We sink into London life and like most young couples gaze into the future, hoping for the best. Although some months it is a desperate struggle to get the mortgage payment, put up with the pissing rain, and struggle through dense traffic, it's okay because we are in the hub of the scene, surviving and surrounded by friends. We go on a package holiday to Tunisia and walk up and down the beach outside of Hammamet, talking about the future we want to share. But first I have to make it, break beyond this hired-gunplaying-in-bands mode. But it seems impossible. We walk back toward the hotel, kicking through waves and expanding our dreams.

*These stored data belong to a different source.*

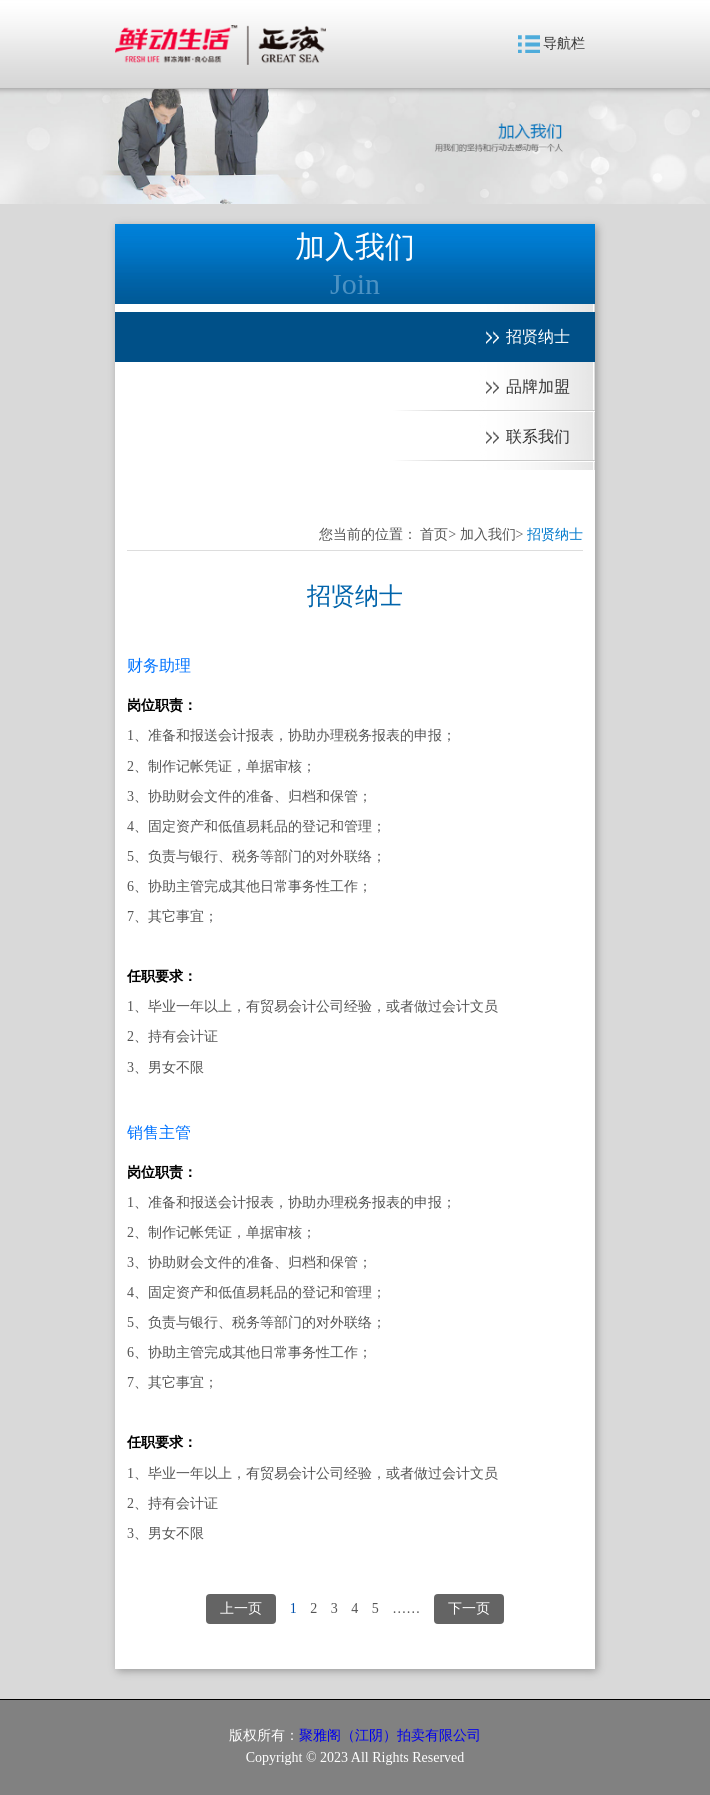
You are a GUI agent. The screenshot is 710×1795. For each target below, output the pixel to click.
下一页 (469, 1608)
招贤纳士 (555, 534)
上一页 (241, 1608)
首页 (434, 534)
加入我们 (488, 534)
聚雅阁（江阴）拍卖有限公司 (390, 1735)
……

A small burnoose-covered man approaches us, insisting that we buy his carpet, and we get into a huge wrangling match full of jokes that neither side understands. "You are sheepstich man," he keeps telling me. Eventually we buy his carpet and he goes off, smiling and waving, and we go back to the hotel dance for tourists. The whole place is so weird; we get drunk and perversely dance with as many goofy holiday packagers as we can rather than with each other and then spend the rest of the night in our bedroom, howling with laughter and spluttering, "Sheepstitch man," as we pass out.